• INPUT RECORDS:
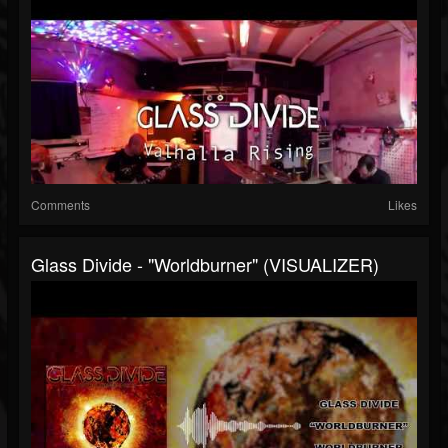
Comments
Likes
Glass Divide - "Worldburner" (VISUALIZER)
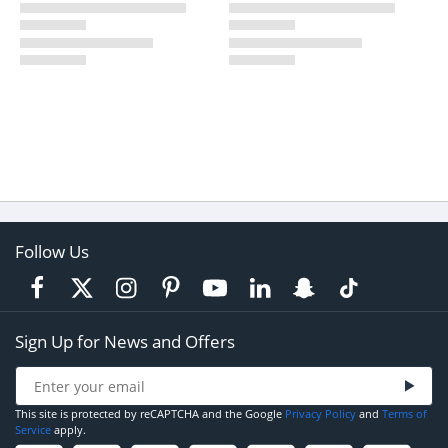
Follow Us
Sign Up for News and Offers
This site is protected by reCAPTCHA and the Google
Privacy Policy
and
Terms of
Service
apply.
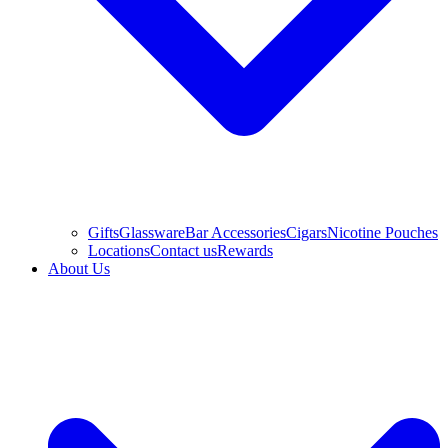
Gifts
Glassware
Bar Accessories
Cigars
Nicotine Pouches
Locations
Contact us
Rewards
About Us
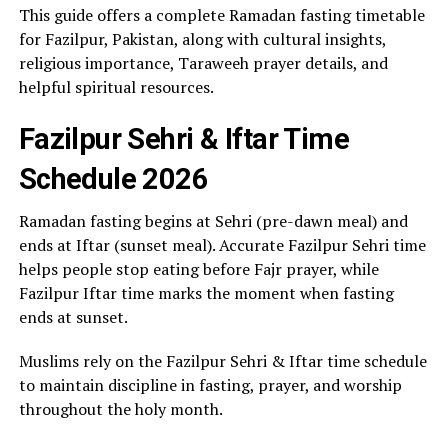
This guide offers a complete Ramadan fasting timetable
for Fazilpur, Pakistan, along with cultural insights,
religious importance, Taraweeh prayer details, and
helpful spiritual resources.
Fazilpur Sehri & Iftar Time
Schedule 2026
Ramadan fasting begins at Sehri (pre-dawn meal) and
ends at Iftar (sunset meal). Accurate Fazilpur Sehri time
helps people stop eating before Fajr prayer, while
Fazilpur Iftar time marks the moment when fasting
ends at sunset.
Muslims rely on the Fazilpur Sehri & Iftar time schedule
to maintain discipline in fasting, prayer, and worship
throughout the holy month.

• ASSIGNED TASK: Word for word, write out the lines above running from the one with "This site is" up to and including the one with "This guide offers". Drop any picture.

• TASK ANSWER:
This site is protected by reCAPTCHA and the Google
Privacy Policy
and
Terms of
Service
apply.
Gifts
Glassware
Bar Accessories
Cigars
Nicotine Pouches
Locations
Contact us
Rewards
About Us
This guide offers a complete Ramadan fasting timetable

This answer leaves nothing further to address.